RESULTS: Unsupervised clustering of mutations and data from RNA, DNA-copy-number, and DNA-methylation platforms uncovered concordant classification of three robust, nonoverlapping, prognostically significant subtypes of lower-grade glioma that were captured more accurately by IDH, 1p/19q, and TP53 status than by histologic class. Patients who had lower-grade gliomas with an IDH mutation and 1p/19q codeletion had the most favorable clinical outcomes. Their gliomas harbored mutations in CIC, FUBP1, NOTCH1, and the TERT promoter. Nearly all lower-grade gliomas with IDH mutations and no 1p/19q codeletion had mutations in TP53 (94%) and ATRX inactivation (86%).

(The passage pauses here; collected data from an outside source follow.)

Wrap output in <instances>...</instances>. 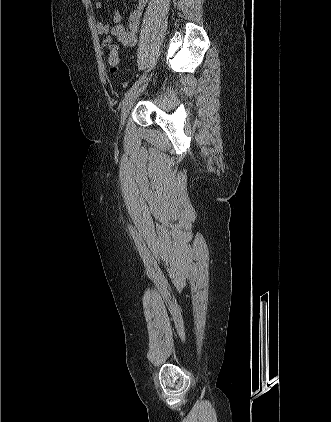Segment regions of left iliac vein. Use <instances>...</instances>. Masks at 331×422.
I'll use <instances>...</instances> for the list:
<instances>
[{"instance_id":"left-iliac-vein-1","label":"left iliac vein","mask_w":331,"mask_h":422,"mask_svg":"<svg viewBox=\"0 0 331 422\" xmlns=\"http://www.w3.org/2000/svg\"><path fill=\"white\" fill-rule=\"evenodd\" d=\"M151 76L152 75H149L148 77H146L143 83L140 86H138V88H136L128 97L125 98L123 102L122 110H121V118H120L121 127L124 126L127 115L132 105L134 104L138 96L146 89L149 81L151 80Z\"/></svg>"}]
</instances>
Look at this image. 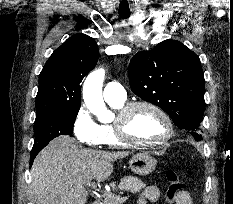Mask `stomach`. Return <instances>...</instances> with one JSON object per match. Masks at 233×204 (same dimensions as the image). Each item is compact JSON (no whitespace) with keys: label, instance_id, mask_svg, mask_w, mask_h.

The large majority of lower-grade gliomas without an IDH mutation had genomic aberrations and clinical behavior strikingly similar to those found in primary glioblastoma.
CONCLUSIONS: The integration of genomewide data from multiple platforms delineated three molecular classes of lower-grade gliomas that were more concordant with IDH, 1p/19q, and TP53 status than with histologic class. Lower-grade gliomas with an IDH mutation either had 1p/19q codeletion or carried a TP53 mutation. Most lower-grade gliomas without an IDH mutation were molecularly and clinically similar to glioblastoma. (Funded by the National Institutes of Health.).